Going Beyond Listening: The Importance of Understanding in Conversational AI
Speech recognition is never 100% right. That’s simply a fact. If you’ve ever tried the speech-to-text feature when composing a text message, then you know how inaccurate voice transcription can be. It may get most the words right, but rarely all the words. Although we may have entered the golden age of AI, and the use of AI technologies have become part of our everyday lives, when it comes to mastering the human language, machines still fall short. And that creates a problem for contact center leaders who want to implement AI for self-service while maintaining a customer experience (CX) that is as good or better than speaking to a human.
Why is speech recognition technology so difficult?
Human speech varies tremendously and so do the conditions that degrade audio quality. It’s hard enough for speech-to-text engines to get the audio right when composing a text message or speaking to a home device, which is a high def experience. When someone dials a phone number, the resolution is reduced to a low fidelity 8K wave form, which cuts out more than half the highs and lows, making it even harder for Automated Speech Recognition (ASR) engines to get it right. And that’s before poor conditions such as background noise, distance from microphone, phone line noise, or poor cell connection further exacerbate the call quality.
Because of the complexity of human speech and the audio degradation over telephony, even the best speech recognition engines are not enough on their own to accurately hear the customer and ensure that the virtual agent delivers an appropriate response.

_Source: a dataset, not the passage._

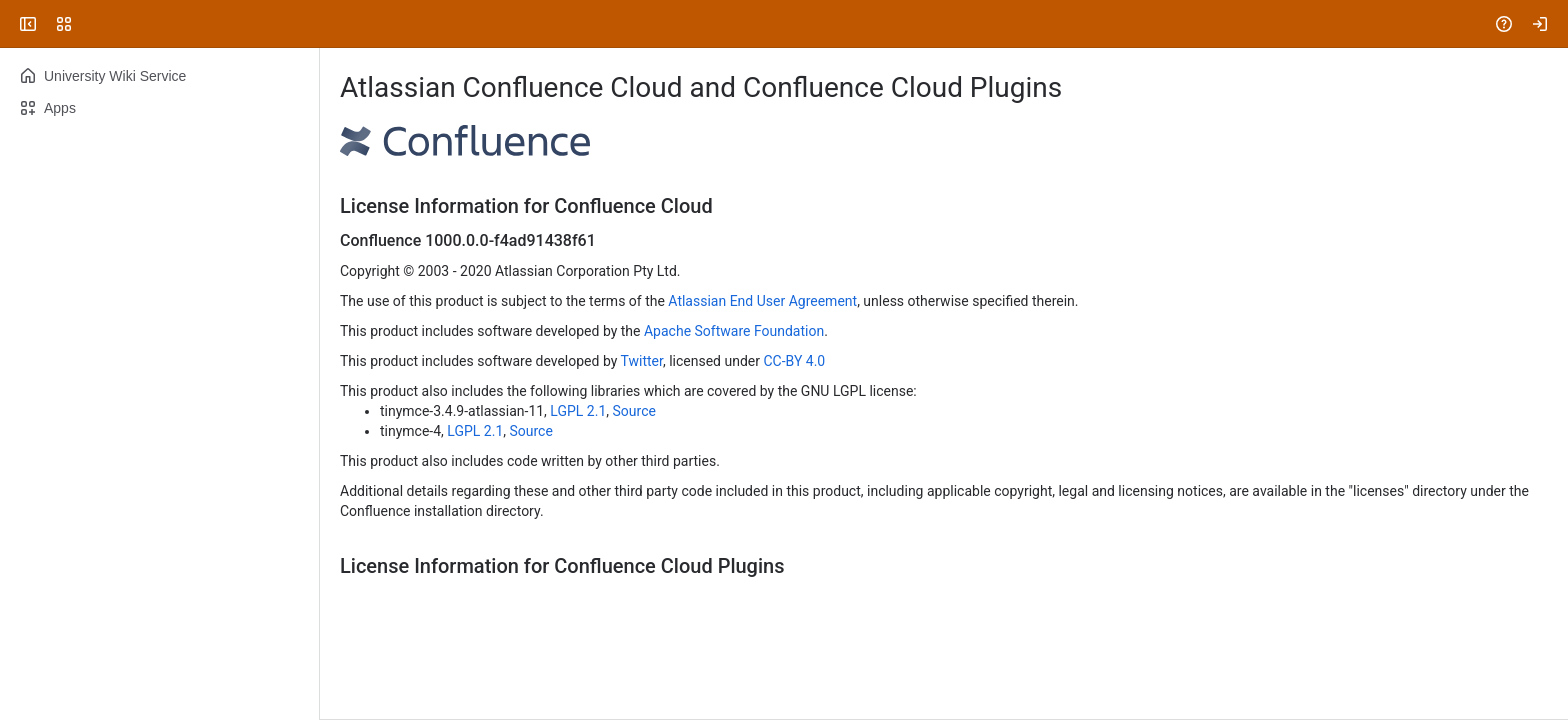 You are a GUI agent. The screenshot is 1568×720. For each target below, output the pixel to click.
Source (634, 411)
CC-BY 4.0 (794, 361)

There is a lot of custom work required in the area of Natural Language Understanding (NLU) to augment the accuracy from speech recognition. There is no such thing as a “one size fits all” NLU engine to achieve the highest accuracy possible. It’s an engine that must be tailored by NLU developers question-by-question across every automated interaction to consider all possible responses or outcomes and weighted against expected intents. This is the only way to elevate the experience with AI to be on par with a human.
What you say versus what the ASR hears
Listen to this real conversation between a stranded driver and a AAA virtual agent.
The call takes place under the worst possible conditions: on speakerphone, outdoors, and with poor cell connectivity. In addition, the caller has a regional accent and gets frequently interrupted by crosstalk.
What’s interesting to note is that during vehicle capture, the speech recognition engine did not hear the caller say, “Ford F250 truck.” Instead, it very literally transcribed, “Aboard have to fifty truck” since the “F” in Ford was not audible in the caller’s response. This would have likely resulted as a failed call with most other speech recognition engines that are statistical-based transcriptions without the associated NLU stitching to match outcomes to predicted intents. Some ASR engines might have an associated contextual NLU engine to correct words in the context of a sentence, but it’s a far cry from pattern matching language acoustic models against expected answers.
So how did our virtual agent know what the caller meant to say?
The SmartAction approach to recognition + cognition
SmartAction augments its proprietary speech recognition with a highly customized NLU engine that can take any response heard from a customer and run multiple hypotheses to see how closely the language acoustic models match up with what we expected to hear.
Customer service interactions typically almost always have a narrow scope of expected responses that can be accounted for. This fact enables a very special kind of NLU that can be custom built and tuned against customer-specific and domain-specific criteria across every question and answer, in a given interaction. Even when a speech rec transcription is wrong, it’s usually within 5-15 degrees of separation of the intended response. “Aboard have to fifty truck” might be a little more than 15 degrees of separation from “Ford F250 truck,” but our NLU engine was able to properly match the intent even though the hypothesis score was only at 50% confidence.
So even in instances when the speech-to-text transcription is wrong, we can still have a high level of accuracy in correctly extrapolating what was intended. This is ultimately the power of the type of NLU engine that can be customized and tuned for every question and expected answer. While this approach can be time-consuming for developers and not highly scalable, it is the only way to dial up the customer experience with AI to be as frictionless and accurate as possible.
Moreover, since speech rec is rarely 100% right but often close, this kind of NLU can match low probability confidence scores to the right answer as long as the degrees of separation between what was actually heard and what was predicted aren’t too far apart.
This is also why it’s important during the CX design process to ask questions in such a way to get short, succinct responses instead of long run-on sentences that ultimately reduces the power of this kind of NLU approach and only increases the error rate for ASR to get something wrong.
So, while we can’t be all things to all people without custom development, we aren’t trying to be. What’s more important is that we hone our understanding to deliver the most frictionless experience possible to customers.